■ TASK MATERIAL

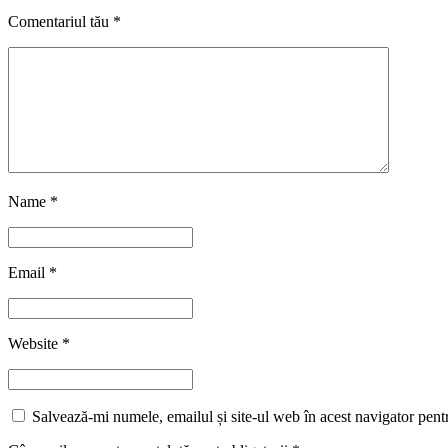
Comentariul tău
*
Name
*
Email
*
Website
*
Salvează-mi numele, emailul și site-ul web în acest navigator pent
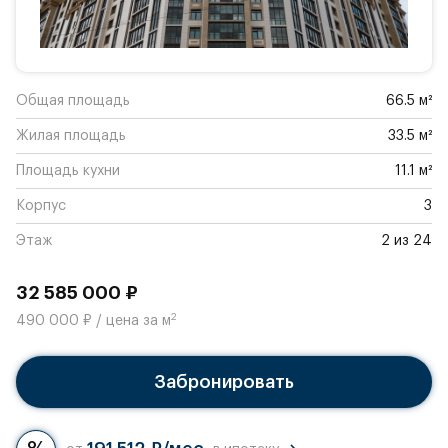
Общая площадь
66.5 м²
Жилая площадь
33.5 м²
Площадь кухни
11.1 м²
Корпус
3
Этаж
2 из 24
32 585 000 ₽
2
490 000 ₽ / цена за м
Забронировать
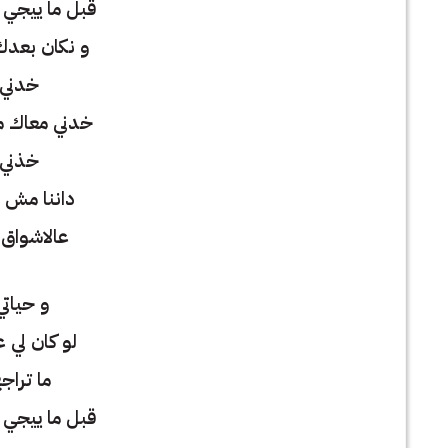
قبل ما ييجي ا
و نكان بعدك
خدني 
خدني معاك من
خذني 
داننا مش 
عالاشواق 
و حيات
لو كان لي 
ما تراج
قبل ما ييجي ا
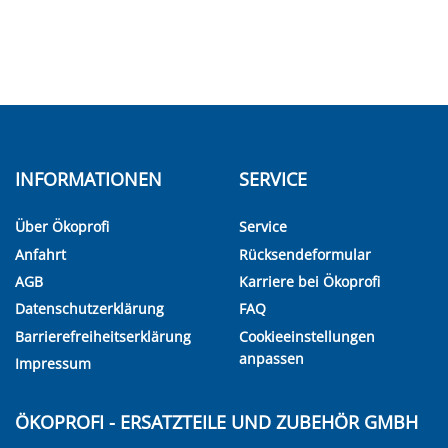
INFORMATIONEN
SERVICE
Über Ökoprofi
Service
Anfahrt
Rücksendeformular
AGB
Karriere bei Ökoprofi
Datenschutzerklärung
FAQ
Barrierefreiheitserklärung
Cookieeinstellungen
anpassen
Impressum
ÖKOPROFI - ERSATZTEILE UND ZUBEHÖR GMBH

■ YOUR OBJECTIVE
With the images removed, give back every entry exactly as shown.

■ YOUR SOLUTION
Comentariul tău
*
Name
*
Email
*
Website
*
Salvează-mi numele, emailul și site-ul web în acest navigator pent
Общая площадь
66.5 м²
Жилая площадь
33.5 м²
Площадь кухни
11.1 м²
Корпус
3
Этаж
2 из 24
32 585 000 ₽
2
490 000 ₽ / цена за м
Забронировать
قبل ما ييجي ا
و نكان بعدك
خدني 
خدني معاك من
خذني 
داننا مش 
عالاشواق 
و حيات
لو كان لي 
ما تراج
قبل ما ييجي ا
INFORMATIONEN
SERVICE
Über Ökoprofi
Service
Anfahrt
Rücksendeformular
AGB
Karriere bei Ökoprofi
Datenschutzerklärung
FAQ
Barrierefreiheitserklärung
Cookieeinstellungen
anpassen
Impressum
ÖKOPROFI - ERSATZTEILE UND ZUBEHÖR GMBH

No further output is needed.